I decided to take a week or two off from writing. I was getting burned out but also because I have a few things that need to be done that I've been ignoring in my obsession to finish BAM (just got the writing group feedback on the last three chapters).

Yesterday, I got to a stopping point on rewriting one piece of MfGames Writing from Python to C#. It was an interesting experiment that took about four days (two was playing with coding style) to work out, but it is pretty critical for my build system for making both ebooks and collecting data for typesetting print books.

File organization

I use a pretty sparse file organization when it comes to managing books for Sam's Dot Publishing. This lets me convert new books as I get them, but also allow me to reference them in later productions. I try pretty hard to make a good "Also By" page that links to every other Kindle book (I'm only doing Kindle for SDP).

For my example, I'll use Shannon Ryan's book, Fangs for Nothing. In the build folder, I have the following.

  • src/
    • fangs-1/ (contains all the assets for Fangs for Nothing)
      • abstract.xml (back page blurb)
      • content.jpg (huge version of the front cover)
      • ad.jpg (scaled down version of the front cover)
      • content.xml (refers to cover.jpg, abstract.xml, ../about/shannon-ryan.xml, ../also/shannon-ryan.xml)
      • ad.xml (sound bite for book, points to ad.jpg and abstract.xml)
    • minion-of-evil/ (contains all the assets for Minion of Evil)
      • abstract.xml
      • content.jpg
      • ad.jpg
      • content.xml
      • ad.xml
    • about/ (contains the "About the Author" appendixes)
      • shannon-ryan.xml (All about Shannon!)
    • also/ (contains the "Also by" appendixes)
      • shannon-ryan.xml (Because I am not original in names, points to fangs-1/ad.xml and minion-of-evil/ad.xml)

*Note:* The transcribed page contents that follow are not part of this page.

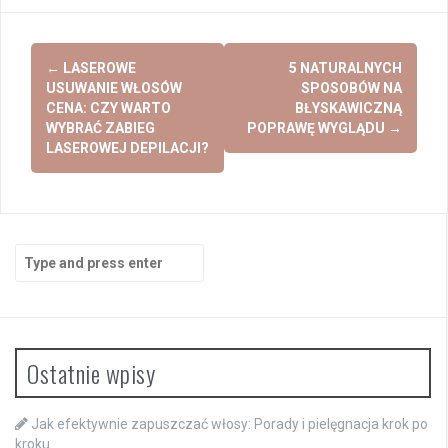
Post
←
LASEROWE
5 NATURALNYCH
navigation
USUWANIE WŁOSÓW
SPOSOBÓW NA
CENA: CZY WARTO
BŁYSKAWICZNĄ
WYBRAĆ ZABIEG
POPRAWĘ WYGLĄDU
→
LASEROWEJ DEPILACJI?
Search
for:
Ostatnie wpisy
Jak efektywnie zapuszczać włosy: Porady i pielęgnacja krok po
kroku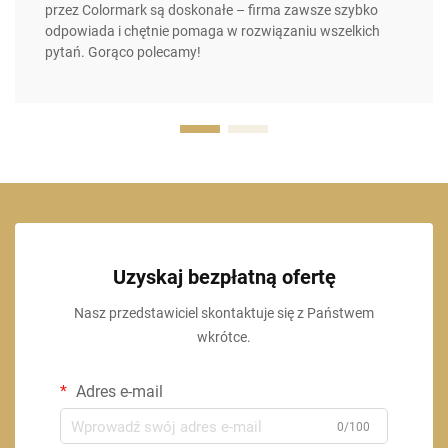
przez Colormark są doskonałe – firma zawsze szybko
odpowiada i chętnie pomaga w rozwiązaniu wszelkich
pytań. Gorąco polecamy!
Uzyskaj bezpłatną ofertę
Nasz przedstawiciel skontaktuje się z Państwem
wkrótce.
Adres e-mail
0/100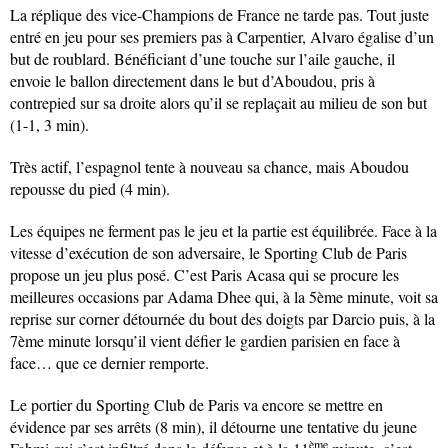
La réplique des vice-Champions de France ne tarde pas. Tout juste
entré en jeu pour ses premiers pas à Carpentier, Alvaro égalise d’un
but de roublard. Bénéficiant d’une touche sur l’aile gauche, il
envoie le ballon directement dans le but d’Aboudou, pris à
contrepied sur sa droite alors qu’il se replaçait au milieu de son but
(1-1, 3 min).
Très actif, l’espagnol tente à nouveau sa chance, mais Aboudou
repousse du pied (4 min).
Les équipes ne ferment pas le jeu et la partie est équilibrée. Face à la
vitesse d’exécution de son adversaire, le Sporting Club de Paris
propose un jeu plus posé. C’est Paris Acasa qui se procure les
meilleures occasions par Adama Dhee qui, à la 5ème minute, voit sa
reprise sur corner détournée du bout des doigts par Darcio puis, à la
7ème minute lorsqu’il vient défier le gardien parisien en face à
face… que ce dernier remporte.
Le portier du Sporting Club de Paris va encore se mettre en
évidence par ses arrêts (8 min), il détourne une tentative du jeune
ème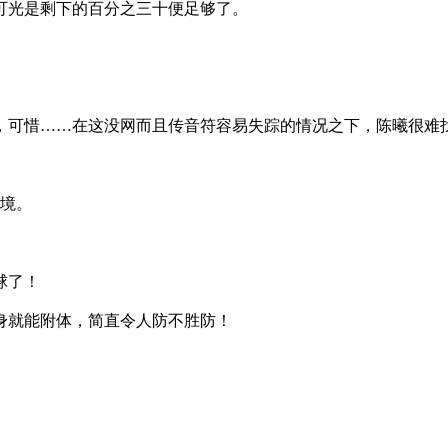
可光是剩下的百分之三十便足够了。
可惜……在这没网而且传音符容易失踪的情况之下，陈曦很难
秘境。
球了！
身就能附体，简直令人防不胜防！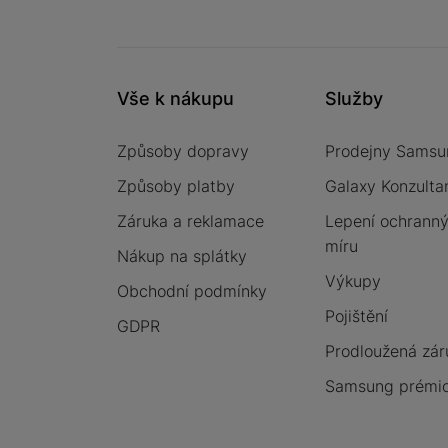
Vše k nákupu
Služby
Způsoby dopravy
Prodejny Samsu
Způsoby platby
Galaxy Konzulta
Záruka a reklamace
Lepení ochrannýc
míru
Nákup na splátky
Výkupy
Obchodní podmínky
Pojištění
GDPR
Prodloužená zár
Samsung prémio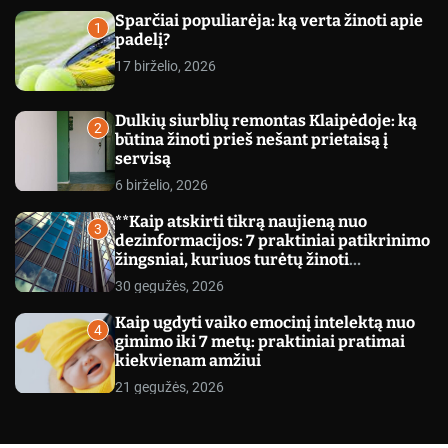
c
Sparčiai populiarėja: ką verta žinoti apie
o
1
padelį?
l
o
17 birželio, 2026
r
m
o
Dulkių siurblių remontas Klaipėdoje: ką
d
2
būtina žinoti prieš nešant prietaisą į
e
servisą
6 birželio, 2026
**Kaip atskirti tikrą naujieną nuo
3
dezinformacijos: 7 praktiniai patikrinimo
žingsniai, kuriuos turėtų žinoti
kiekvienas**
30 gegužės, 2026
Kaip ugdyti vaiko emocinį intelektą nuo
4
gimimo iki 7 metų: praktiniai pratimai
kiekvienam amžiui
21 gegužės, 2026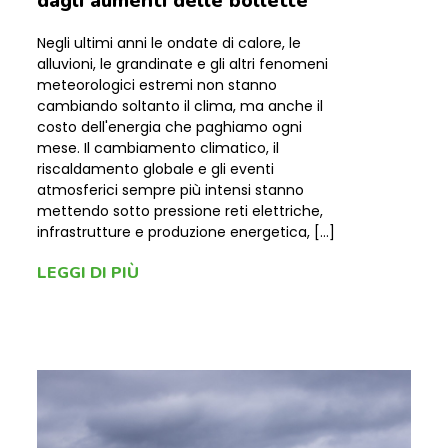
dagli aumenti delle bollette
Negli ultimi anni le ondate di calore, le
alluvioni, le grandinate e gli altri fenomeni
meteorologici estremi non stanno
cambiando soltanto il clima, ma anche il
costo dell'energia che paghiamo ogni
mese. Il cambiamento climatico, il
riscaldamento globale e gli eventi
atmosferici sempre più intensi stanno
mettendo sotto pressione reti elettriche,
infrastrutture e produzione energetica, […]
LEGGI DI PIÙ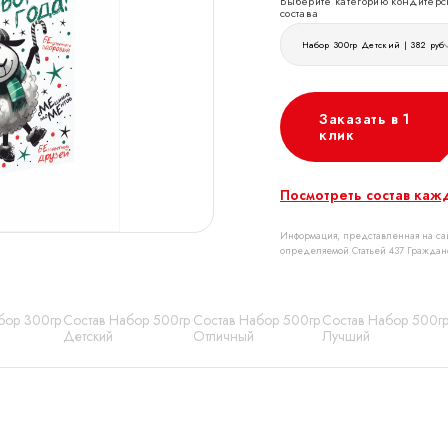
Выберите категорию кондитерс
состава
Набор 300гр Детский | 382 руб
Заказать в 1
клик
Посмотреть состав каж
Информация, представленная на сай
определяемой Статьей 437 Граждан
бор 300гр
Состав Набор 500гр
Состав Набор 500гр
Состав Набор 500г
Детский
Отличный
Лучший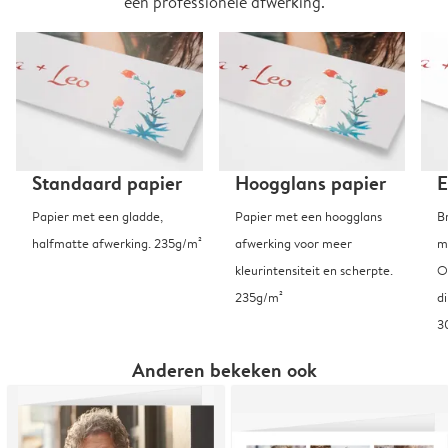
een professionele afwerking.
Standaard papier
Hoogglans papier
E
Papier met een gladde,
Papier met een hoogglans
B
halfmatte afwerking. 235g/m²
afwerking voor meer
m
kleurintensiteit en scherpte.
O
235g/m²
d
3
Anderen bekeken ook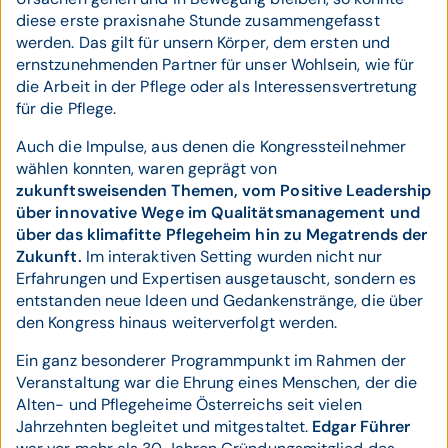
diese erste praxisnahe Stunde zusammengefasst
werden. Das gilt für unsern Körper, dem ersten und
ernstzunehmenden Partner für unser Wohlsein, wie für
die Arbeit in der Pflege oder als Interessensvertretung
für die Pflege.
Auch die Impulse, aus denen die Kongressteilnehmer
wählen konnten, waren geprägt von
zukunftsweisenden Themen, vom Positive Leadership
über innovative Wege im Qualitätsmanagement und
über das klimafitte Pflegeheim hin zu Megatrends der
Zukunft.
Im interaktiven Setting wurden nicht nur
Erfahrungen und Expertisen ausgetauscht, sondern es
entstanden neue Ideen und Gedankenstränge, die über
den Kongress hinaus weiterverfolgt werden.
Ein ganz besonderer Programmpunkt im Rahmen der
Veranstaltung war die Ehrung eines Menschen, der die
Alten- und Pflegeheime Österreichs seit vielen
Jahrzehnten begleitet und mitgestaltet.
Edgar Führer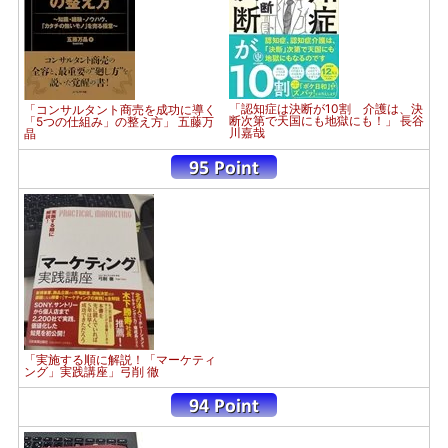
「認知症は決断が10割 介護は、決
「コンサルタント商売を成功に導く
断次第で天国にも地獄にも！」 長谷
「5つの仕組み」の整え方」 五藤万
川嘉哉
晶
「実施する順に解説！「マーケティ
ング」実践講座」弓削 徹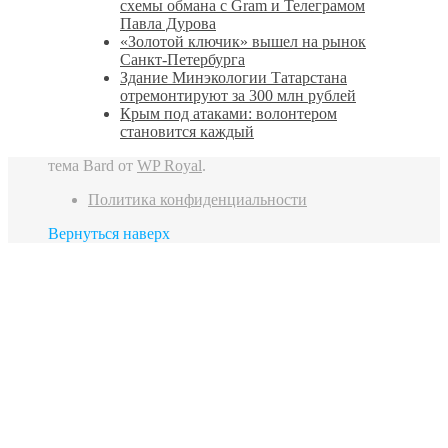
схемы обмана с Gram и Телеграмом
Павла Дурова
«Золотой ключик» вышел на рынок
Санкт‑Петербурга
Здание Минэкологии Татарстана
отремонтируют за 300 млн рублей
Крым под атаками: волонтером
становится каждый
тема Bard от
WP Royal
.
Политика конфиденциальности
Вернуться наверх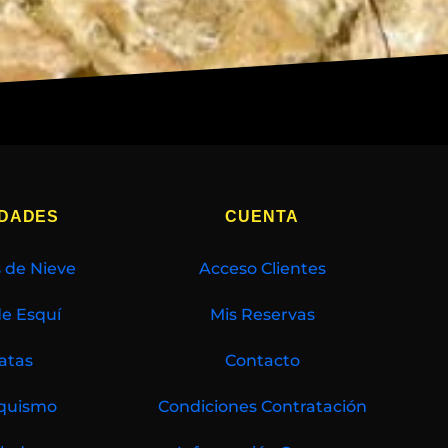
IDADES
CUENTA
 de Nieve
Acceso Clientes
de Esquí
Mis Reservas
atas
Contacto
quismo
Condiciones Contratación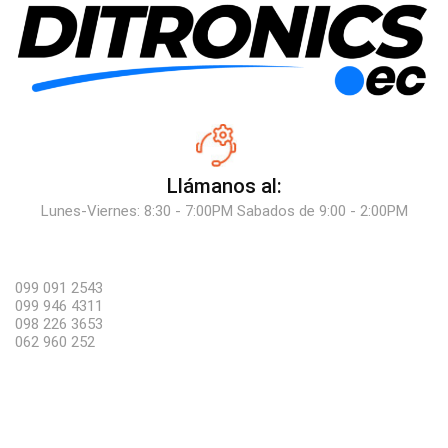
Llámanos al:
Lunes-Viernes: 8:30 - 7:00PM Sabados de 9:00 - 2:00PM
099 091 2543
099 946 4311
098 226 3653
062 960 252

The above organization is to make it easier to add a new book. When Shannon adds a new book, I just create a new directory structure along with the appropriate files, then update the also/shannon-ryan.xml. From there, I just have to rebuild all the MOBI files and I have an updated ebook for every book he's written along with an updated "Also By" page.

make clean build/{fangs-1,minion-of-evil}/content.mobi

For curiosity sake, I use XInclude to reference other XML files.

The Gathering

The drawback of this approach is the number of files. My entire build process works off a single XML file and I need to have all the image files in a single place. Previously, I wrote a Python program called mfgames-docbook with a mode of "gather". But, this choked on recursive XInclude elements.

When I rewrote it, I renamed the program to mfgames-writing so I can call it as mfgames-writing docbook gather inputFile outputFile. Slight different, but it should work out better in the long run. More importantly, it lets me continue to use the Python version side-by-side until I can migrate all the functionality to C#.

The end result of the gathering process is to give me this:

  • build/
    • fangs-1/
      • content.xml (includes everything from abstract, about, and also)
      • images/ad.jpg (from Fangs)
      • images/ad.jpg (from Minion of Evil)

Now, you'll notice that ad.jpg is in there twice. This is why I'm rewriting the Python version. I need them to be two separate names and it was just getting tedious to do that via my current Python base. The current version (C#) produces this:

  • build/
    • fangs-1/
      • content.xml (includes everything from abstract, about, and also)
      • images/ad_a8ef.jpg (from Fangs)
      • images/ad.jpg (from Minion of Evil)

The "a8ef" is the first four letters from the SHA256 hash of the filename. It is just used to give it a unique name but let two files pointing to the same file use the exact same filename.

The other part of this process is to rewrite the references to the images so it says "images/ad_a8ef.jpg" instead of "ad.jpg". The logic is pretty smart since it will try 4, 8, 12, 16… 32 characters of the hash to create a short, unique name.

But, once everything is gathered in a single place, the build process is pretty simple.

Gaping and missing holes

The current C# version misses one big hole: untransformed files. For BAM (actually every novel I've written), I have this:

  • src/
    • book.xml (points to chapters/chapter-01.xml)
    • chapters/
      • chapter-01.txt

The current build process knows how to transform "chapter-01.txt" into "chapter-01.xml" but the current gathering process does not. I also don't like temporary files in the source directory, so I have a temporary path.

  • tmp/
    • chapters/
      • chapter-01.xml

When I get to that point, I need to add search directories to the gathering process so when it sees a reference for chapters/chapter-01.xml it knows to search both src/chapters/chapter-01.xml and tmp/chapters/chapter-01.xml.

Development differences

I'm not going to go into details, you can also go to the GitHub site and look in horror there.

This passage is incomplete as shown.